▶ **What you should do**:
Nothing but the lines below from the one holding "RMI Training Noida" up to and including the one holding "unsuccessful alert is displayed" should be copied, exactly and without pictures.

▶ **Saved entries**:
[Start of Attachment]
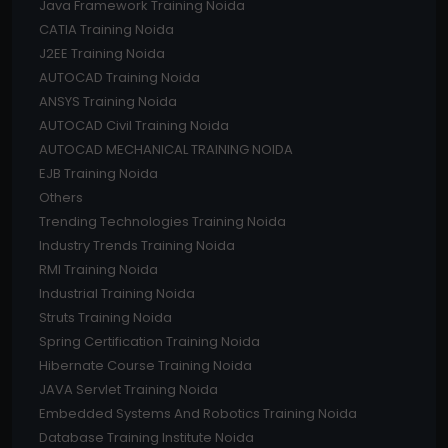
Java Framework Training Noida
CATIA Training Noida
J2EE Training Noida
AUTOCAD Training Noida
ANSYS Training Noida
AUTOCAD Civil Training Noida
AUTOCAD MECHANICAL TRAINING NOIDA
EJB Training Noida
Others
Trending Technologies Training Noida
Industry Trends Training Noida
RMI Training Noida
Industrial Training Noida
Struts Training Noida
Spring Certification Training Noida
Hibernate Course Training Noida
JAVA Servlet Training Noida
Embedded Systems And Robotics Training Noida
Database Training Institute Noida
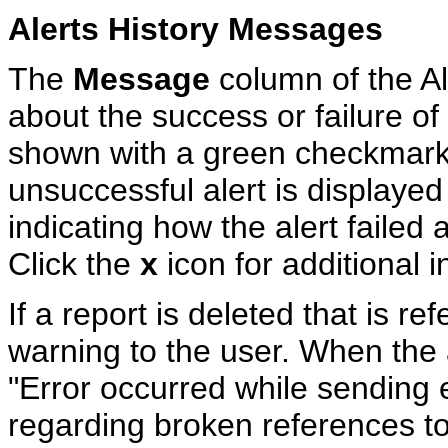
Alerts History Messages
The
Message
column of the Ale
about the success or failure of 
shown with a green checkmark
unsuccessful alert is displayed
indicating how the alert failed 
Click the
x
icon for additional i
If a report is deleted that is re
warning to the user. When the 
"Error occurred while sending e
regarding broken references to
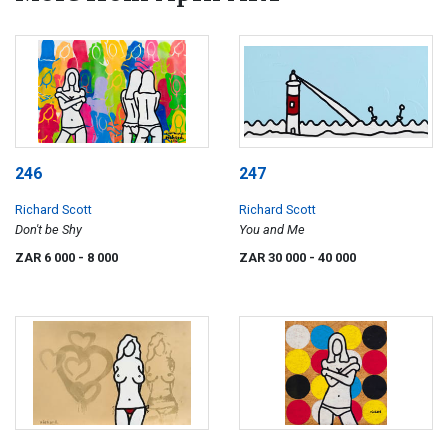
246
247
Richard Scott
Richard Scott
Don't be Shy
You and Me
ZAR 6 000
- 8 000
ZAR 30 000
- 40 000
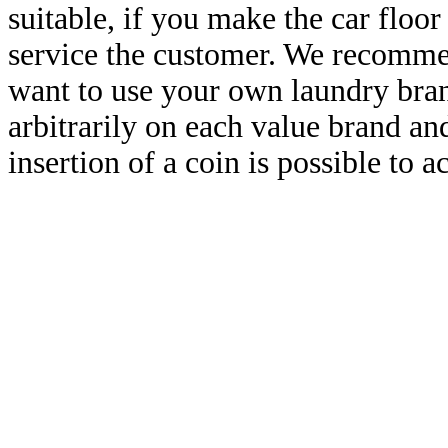
suitable, if you make the car floor
service the customer. We recommen
want to use your own laundry brand
arbitrarily on each value brand a
insertion of a coin is possible to a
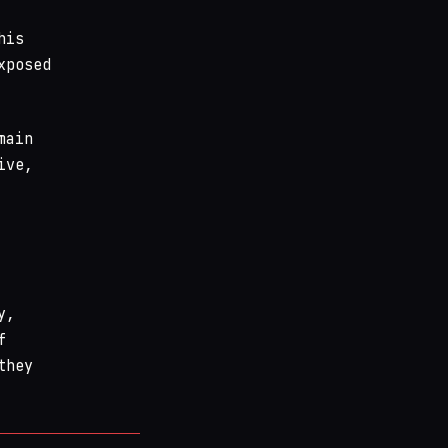
his
xposed
main
ive,
y,
f
they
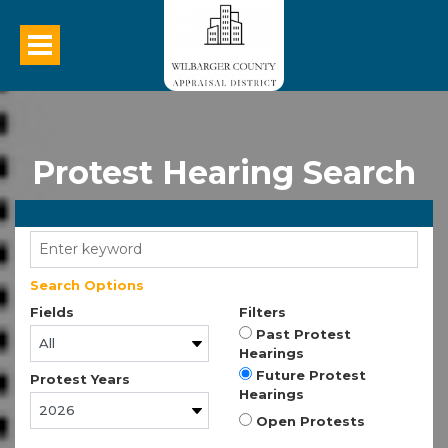
Protest Hearing Search
Search Options
Fields
Filters
Past Protest
Hearings
Future Protest
Protest Years
Hearings
Open Protests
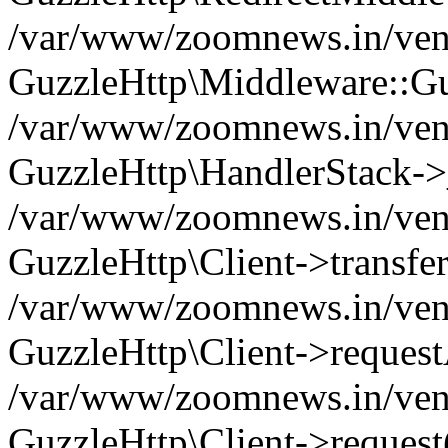
/var/www/zoomnews.in/vend
GuzzleHttp\Middleware::Gu
/var/www/zoomnews.in/vendo
GuzzleHttp\HandlerStack->
/var/www/zoomnews.in/vendo
GuzzleHttp\Client->transfer
/var/www/zoomnews.in/vendo
GuzzleHttp\Client->reques
/var/www/zoomnews.in/vendo
GuzzleHttp\Client->request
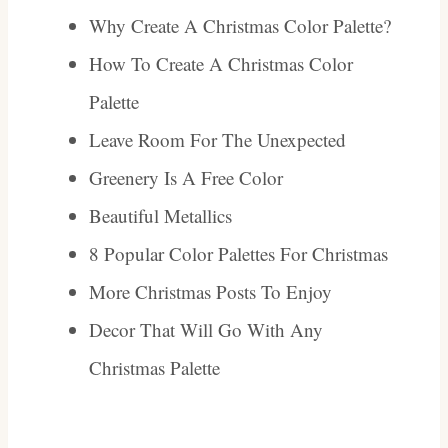
Why Create A Christmas Color Palette?
How To Create A Christmas Color
Palette
Leave Room For The Unexpected
Greenery Is A Free Color
Beautiful Metallics
8 Popular Color Palettes For Christmas
More Christmas Posts To Enjoy
Decor That Will Go With Any
Christmas Palette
[End of Attachment]
▶ **Response**:
RMI Training Noida
Industrial Training Noida
Struts Training Noida
Spring Certification Training Noida
Hibernate Course Training Noida
JAVA Servlet Training Noida
Embedded Systems And Robotics Training Noida
Database Training Institute Noida
Alerts History Messages
The
Message
column of the Ale
about the success or failure of 
shown with a green checkmark
unsuccessful alert is displayed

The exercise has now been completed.